Lawmakers headed to Russia to seek answers on Boston suspect

Rep. Dana Rohrabacher (R-Calif.) will lead a bipartisan delegation to Russia next week, in part to seek answers about why warnings about Boston Marathon bombing suspect Tamerlan Tsarnaev failed to capture the attention of U.S. authorities.

“As Chairman of the House Foreign Affairs Subcommittee on Europe, Eurasia and Emerging Threats, Mr. Rohrabacher is leading a delegation to Russia to learn more about what transpired surrounding the Boston bombing suspects,” Rohrabacher spokeswoman Tara Setmayer told The Hill in an email.

ADVERTISEMENT
Filling out the group are Reps. Michele Bachmann (R-Minn.), Steve King (R-Iowa), Steve Cohen (D-Tenn.), Paul Cook (R-Calif.), and Bill Keating (D-Mass.).

Setmayer said the group would also be looking to “foster a good working relationship with Russia in a post Cold War environment,” and would discuss U.S.-Russia cooperation on space programs.

“The Boston bombing is just one aspect of the trip, not the primary,” she said.

Tamerlan Tsarnaev and his younger brother Dzhokhar are suspected of detonating shrapnel-packed pressure cookers at the finish line of the Boston Marathon last month, killing three and wounding more than 200 others.
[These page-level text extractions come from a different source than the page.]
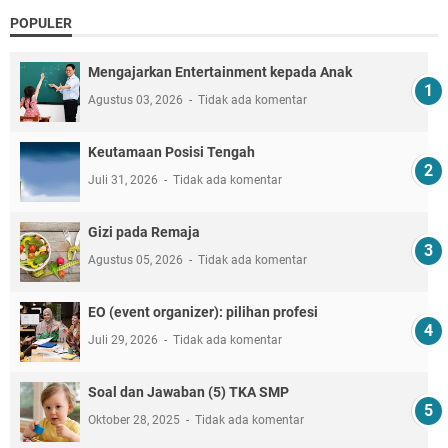
POPULER
Mengajarkan Entertainment kepada Anak
Agustus 03, 2026
Tidak ada komentar
Keutamaan Posisi Tengah
Juli 31, 2026
Tidak ada komentar
Gizi pada Remaja
Agustus 05, 2026
Tidak ada komentar
EO (event organizer): pilihan profesi
Juli 29, 2026
Tidak ada komentar
Soal dan Jawaban (5) TKA SMP
Oktober 28, 2025
Tidak ada komentar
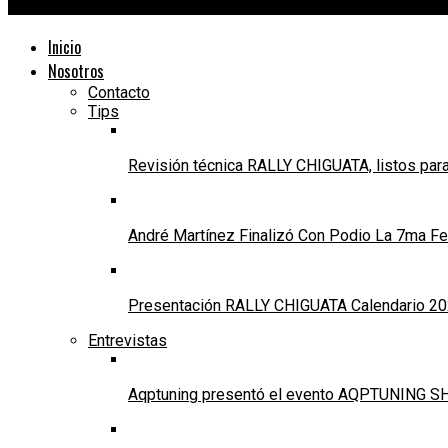
24Motors TV
Inicio
Nosotros
Contacto
Tips
Revisión técnica RALLY CHIGUATA, listos para
André Martínez Finalizó Con Podio La 7ma Fec
Presentación RALLY CHIGUATA Calendario 20
Entrevistas
Aqptuning presentó el evento AQPTUNING SH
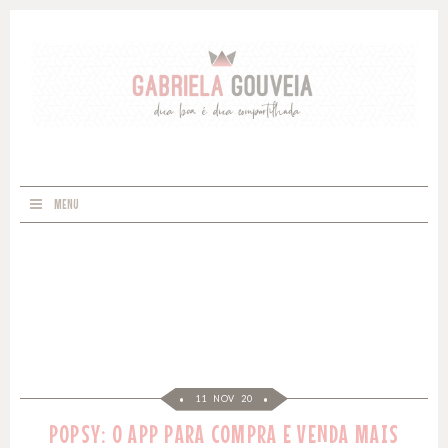
MENU
11 NOV 20
POPSY: O APP PARA COMPRA E VENDA MAIS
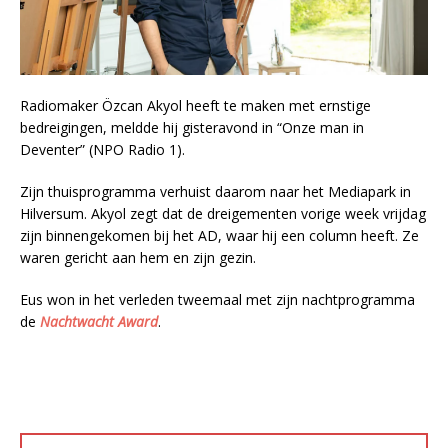
Radiomaker Özcan Akyol heeft te maken met ernstige
bedreigingen, meldde hij gisteravond in “Onze man in
Deventer” (NPO Radio 1).
Zijn thuisprogramma verhuist daarom naar het Mediapark in
Hilversum. Akyol zegt dat de dreigementen vorige week vrijdag
zijn binnengekomen bij het AD, waar hij een column heeft. Ze
waren gericht aan hem en zijn gezin.
Eus won in het verleden tweemaal met zijn nachtprogramma
de
Nachtwacht Award
.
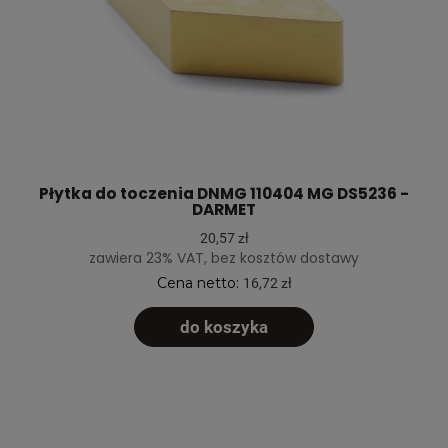
Płytka do toczenia DNMG 110404 MG DS5236 -
DARMET
20,57 zł
zawiera 23% VAT, bez kosztów dostawy
Cena netto:
16,72 zł
do koszyka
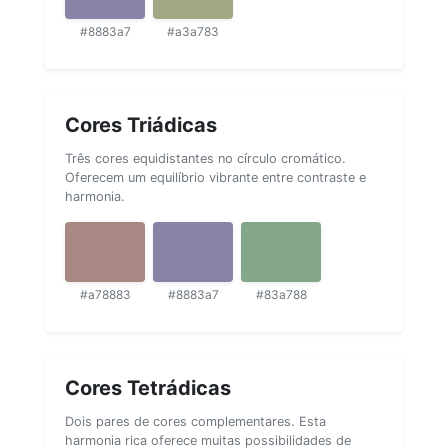
#8883a7
#a3a783
Cores Triádicas
Três cores equidistantes no círculo cromático.
Oferecem um equilíbrio vibrante entre contraste e
harmonia.
#a78883
#8883a7
#83a788
Cores Tetrádicas
Dois pares de cores complementares. Esta
harmonia rica oferece muitas possibilidades de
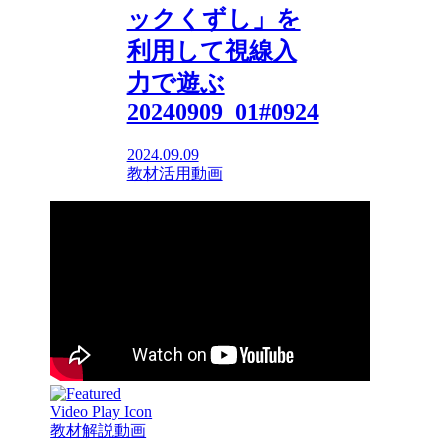
ックくずし」を
利用して視線入
力で遊ぶ
20240909_01#0924
2024.09.09
教材活用動画
教材解説動画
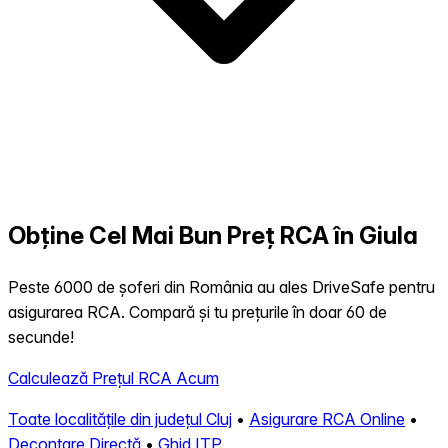
Obține Cel Mai Bun Preț RCA în Giula
Peste 6000 de șoferi din România au ales DriveSafe pentru
asigurarea RCA. Compară și tu prețurile în doar 60 de
secunde!
Calculează Prețul RCA Acum
Toate localitățile din județul Cluj
•
Asigurare RCA Online
•
Decontare Directă
•
Ghid ITP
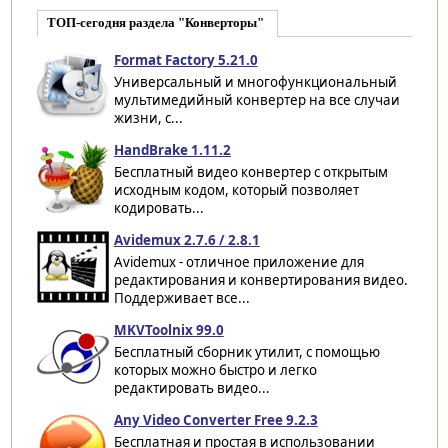
ТОП-сегодня раздела "Конверторы"
Format Factory 5.21.0
Универсальный и многофункциональный
мультимедийный конвертер на все случаи
жизни, с...
HandBrake 1.11.2
Бесплатный видео конвертер с открытым
исходным кодом, который позволяет
кодировать...
Avidemux 2.7.6 / 2.8.1
Avidemux - отличное приложение для
редактирования и конвертирования видео.
Поддерживает все...
MKVToolnix 99.0
Бесплатный сборник утилит, с помощью
которых можно быстро и легко
редактировать видео...
Any Video Converter Free 9.2.3
Бесплатная и простая в использовании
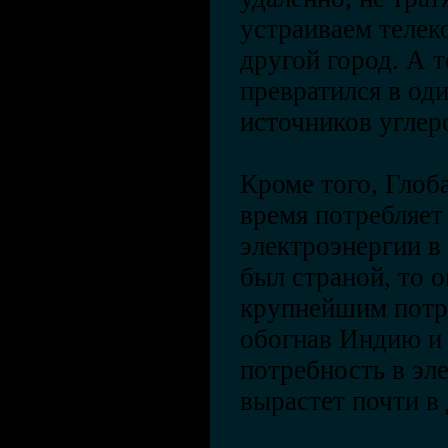
устраиваем телек
другой город. А 
превратился в од
источников углер
Кроме того, Глоба
время потребляе
электроэнергии в
был страной, то 
крупнейшим потр
обогнав Индию и 
потребность в эле
вырастет почти в 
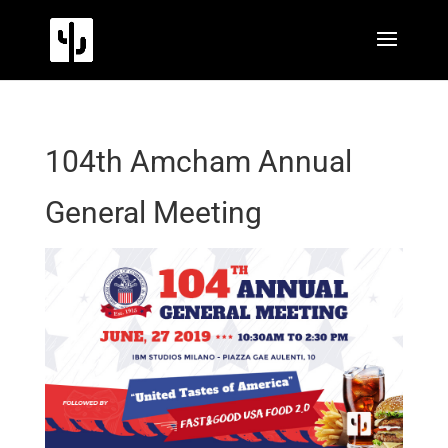
104th Amcham Annual
General Meeting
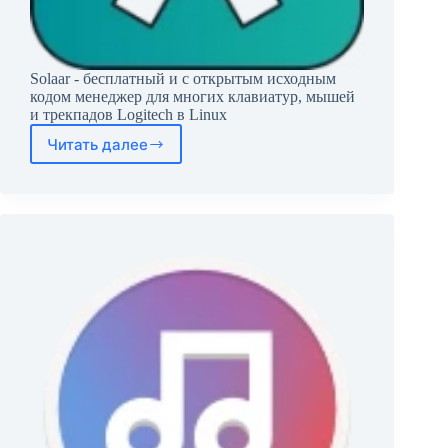
Solaar - бесплатный и с открытым исходным
кодом менеджер для многих клавиатур, мышей
и трекпадов Logitech в Linux
Читать далее
Solaar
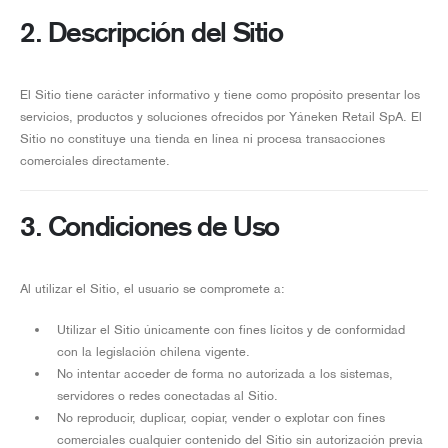
2. Descripción del Sitio
El Sitio tiene carácter informativo y tiene como propósito presentar los
servicios, productos y soluciones ofrecidos por Yáneken Retail SpA. El
Sitio no constituye una tienda en línea ni procesa transacciones
comerciales directamente.
3. Condiciones de Uso
Al utilizar el Sitio, el usuario se compromete a:
Utilizar el Sitio únicamente con fines lícitos y de conformidad
con la legislación chilena vigente.
No intentar acceder de forma no autorizada a los sistemas,
servidores o redes conectadas al Sitio.
No reproducir, duplicar, copiar, vender o explotar con fines
comerciales cualquier contenido del Sitio sin autorización previa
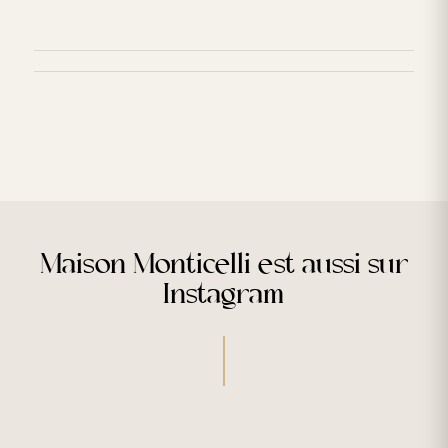
Maison Monticelli est aussi sur
Instagram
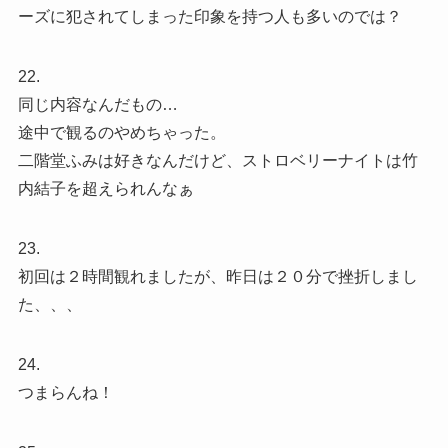
ーズに犯されてしまった印象を持つ人も多いのでは？
22.
同じ内容なんだもの…
途中で観るのやめちゃった。
二階堂ふみは好きなんだけど、ストロベリーナイトは竹
内結子を超えられんなぁ
23.
初回は２時間観れましたが、昨日は２０分で挫折しまし
た、、、
24.
つまらんね！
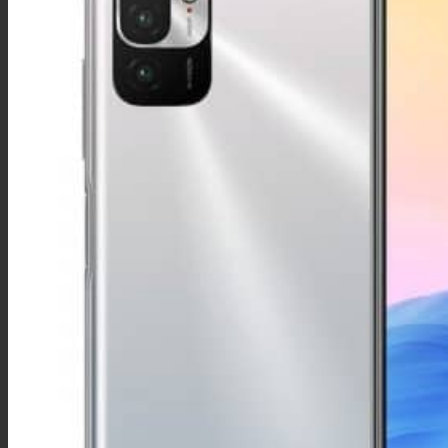
iPhone 11 Pro Max
iPhone 11 Pro
iPhone 11
iPhone XS Max
iPhone XS
iPhone XR
iPhone X
iPhone 8 Plus
iPhone 8
iPhone 7 Plus
iPhone 7
iPhone SE
iPhone 6S Plus
iPhone 6S
iPhone 6 Plus
iPhone 6
iPhone 5S
iPhone 5C
iPhone 5
iPhone 4S
iPhone 4
Honor
Honor view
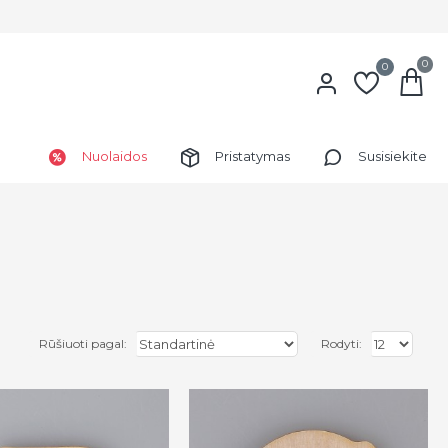
0
0
Nuolaidos
Pristatymas
Susisiekite
Rūšiuoti pagal:
Rodyti:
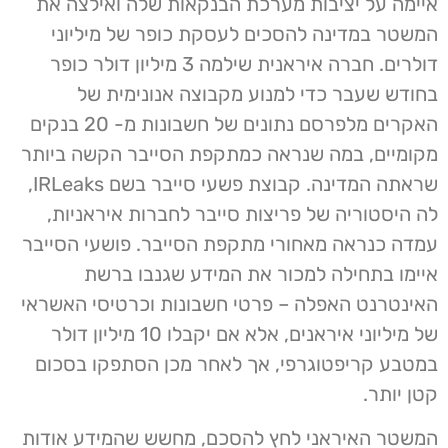
איימה על יציבות מערכת הבנקאות שלה ואילצה את
המשטר במדינה להסכים לעסקת כופר של מיליוני
דולרים. חברה איראנית שילמה 3 מיליון דולר כופר
בחודש שעבר כדי למנוע מקבוצה אנונימית של
האקרים מלפרסם נתונים של חשבונות מ- 20 בנקים
מקומיים, במה שנראה כמתקפת הסייבר הקשה ביותר
שראתה המדינה. קבוצת פשעי סייבר בשם IRLeaks,
לה היסטוריה של פריצות סייבר לחברות איראניות,
עמדה כנראה מאחורי מתקפת הסייבר. פושעי הסייבר
איימו בתחילה למכור את המידע שגנבו ברשת
האינטרנט האפלה – פרטי חשבונות וכרטיסי האשראי
של מיליוני איראנים, אלא אם יקבלו 10 מיליון דולר
במטבע קריפטוגרפי, אך לאחר מכן הסתפקו בסכום
קטן יותר.
המשטר האיראני לחץ להסכם, מחשש שהמידע אודות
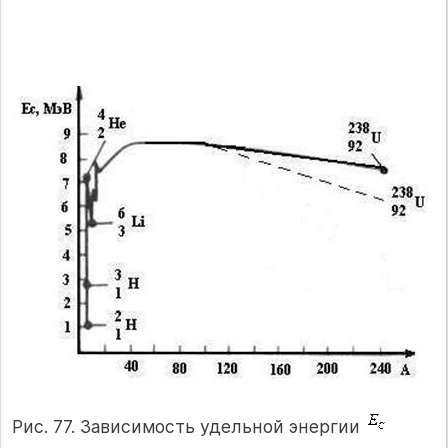
Рис. 77. Зависимость удельной энергии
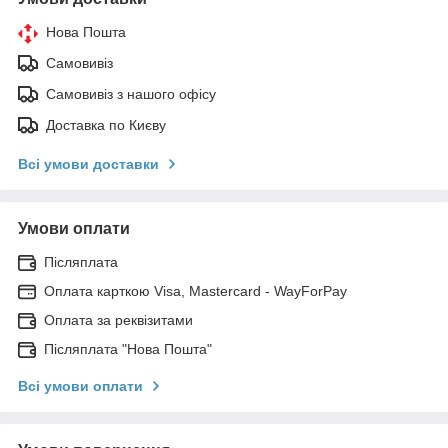
Нова Пошта
Самовивіз
Самовивіз з нашого офісу
Доставка по Києву
Всі умови доставки
Умови оплати
Післяплата
Оплата карткою Visa, Mastercard - WayForPay
Оплата за реквізитами
Післяплата "Нова Пошта"
Всі умови оплати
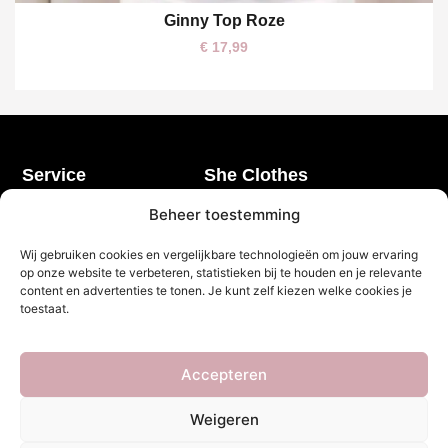
Ginny Top Roze
One size
€
17,99
Service
She Clothes
Bezorgen
Over Ons
Beheer toestemming
Betalen
Veelgestelde vragen
Wij gebruiken cookies en vergelijkbare technologieën om jouw ervaring
Retourneren
Privacy Policy
op onze website te verbeteren, statistieken bij te houden en je relevante
My account
Algemene voorwaarden
content en advertenties te tonen. Je kunt zelf kiezen welke cookies je
toestaat.
Contact
Openingstijden
Klantenservice
Accepteren
Maandag t/m vrijdag 10.00 - 16.00
Weigeren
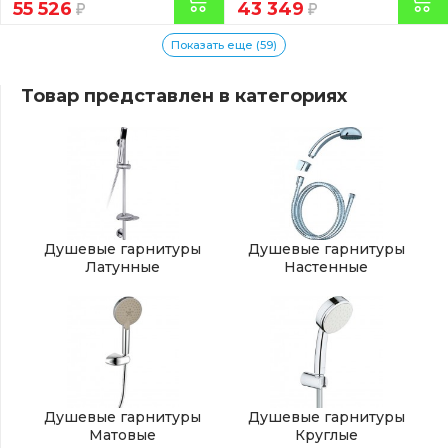
55 526
43 349
Показать еще (59)
Товар представлен в категориях
Душевые гарнитуры
Душевые гарнитуры
Латунные
Настенные
Душевые гарнитуры
Душевые гарнитуры
Матовые
Круглые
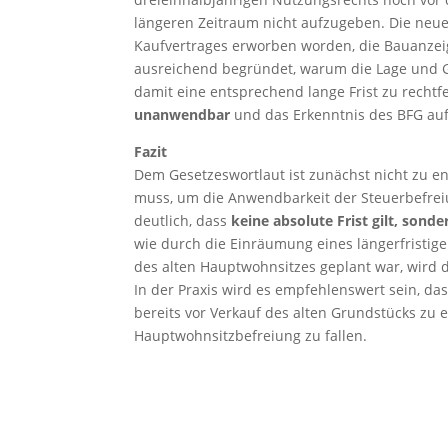
längeren Zeitraum nicht aufzugeben. Die neue
Kaufvertrages erworben worden, die Bauanzeige
ausreichend begründet, warum die Lage und
damit eine entsprechend lange Frist zu rechtf
unanwendbar
und das Erkenntnis des BFG au
Fazit
Dem Gesetzeswortlaut ist zunächst nicht zu 
muss, um die Anwendbarkeit der Steuerbefrei
deutlich, dass
keine absolute Frist gilt, son
wie durch die Einräumung eines längerfristig
des alten Hauptwohnsitzes geplant war, wird d
In der Praxis wird es empfehlenswert sein, d
bereits vor Verkauf des alten Grundstücks zu
Hauptwohnsitzbefreiung zu fallen.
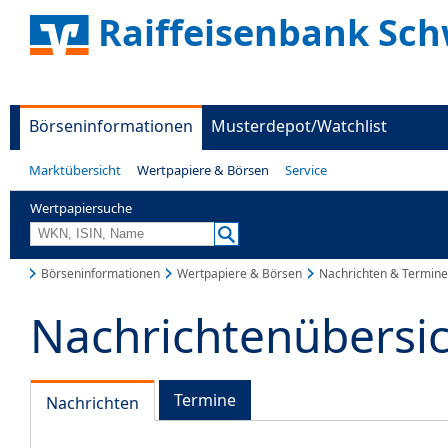
Raiffeisenbank Sc
Börseninformationen
Musterdepot/Watchlist
Marktübersicht
Wertpapiere & Börsen
Service
Wertpapiersuche
Börseninformationen
Wertpapiere & Börsen
Nachrichten & Termine
Nachrichtenübersi
Termine
Nachrichten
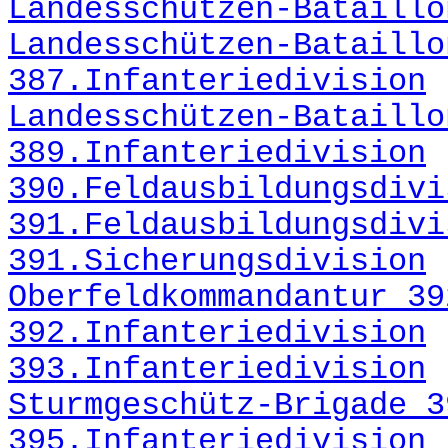
Landesschützen-Bataillo
Landesschützen-Bataillo
387.Infanteriedivision
Landesschützen-Bataillo
389.Infanteriedivision
390.Feldausbildungsdivi
391.Feldausbildungsdivi
391.Sicherungsdivision
Oberfeldkommandantur 39
392.Infanteriedivision
393.Infanteriedivision
Sturmgeschütz-Brigade 3
395.Infanteriedivision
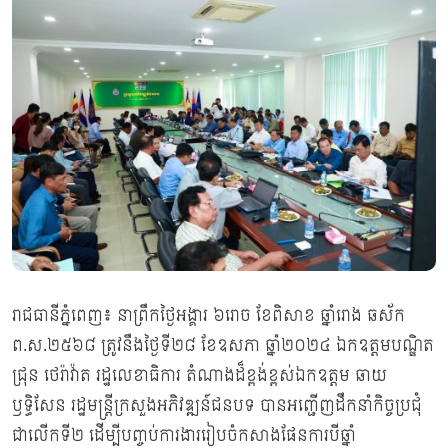
រាជធានីភ្នំពេញ៖ នាព្រឹកថ្ងៃអង្គារ ៦រោច ខែពិសាខ ឆ្នាំរោង ឆស័ក
ព.ស.២៥៦៨ ត្រូវនឹងថ្ងៃទី២៨ ខែឧសភា ឆ្នាំ២០២៤ ឯកឧត្តមបណ្ឌិត
ជ្រុន ថេរ៉ាវ៉ាត រដ្ឋលេខាធិការ តំណាងដ៏ខ្ពង់ខ្ពស់ឯកឧត្ដម ឆាយ
ឫទ្ធិសែន រដ្ឋមន្ដ្រីក្រសួងអភិវឌ្ឍន៍ជនបទ បានអញ្ជើញដឹកនាំកិច្ចប្រជុំ
ជាលើកទី២ ដើម្បីបញ្ចប់ការងាររៀបចំកសាងផែនការបីឆ្នាំ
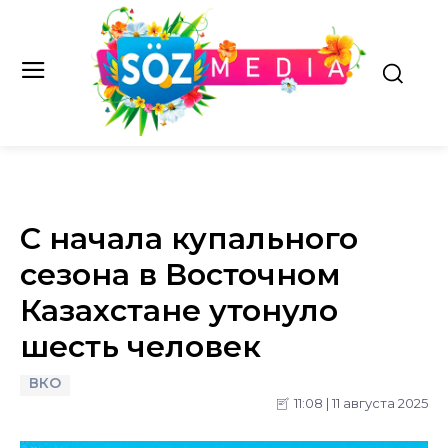
С начала купального
сезона в Восточном
Казахстане утонуло
шесть человек
ВКО
11:08 | 11 августа 2025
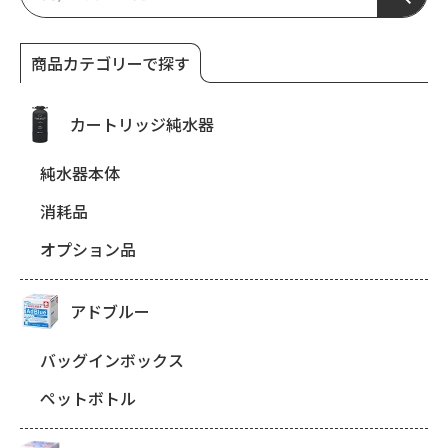
商品カテゴリーで探す
カートリッジ純水器
純水器本体
消耗品
オプション品
アドブルー
バッグインボックス
ペットボトル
Tamerlan was killed in a gun fight with police after a harrowing chase that provoked a city-wide shutdown and door-to-door search in the Boston metropolitan area.

Dzohokhar Tsarnaev is in custody and awaiting trial.

Tamerlan Tsarnaev spent six months in Russia in 2012, and lawmakers and investigators have sought details about how he became radicalized.

Officials in Moscow flagged Tamerlan as a potential threat after his visit to a volatile region of Russia plagued by Islamic violence.

U.S. customs agents alerted a joint terrorist task force in the Boston-area upon his return to the U.S. from Russia. However, the Federal Bureau of Investigation didn’t follow up on the lead because it had already interviewed him before his trip and closed the case after determining he was not a threat.

Last month, House Intelligence Committee Chairman Mike Rogers (R-Mich.) said the Russians were not cooperating with U.S. attempts to find out more about his time there.

Rogers defended U.S. intelligence agencies, saying that the Russian warnings didn’t adequately communicate the threat level, and that it is difficult to sort through tips from the Russian government because they frequently give incorrect information in an attempt to make life difficult for their political opponents.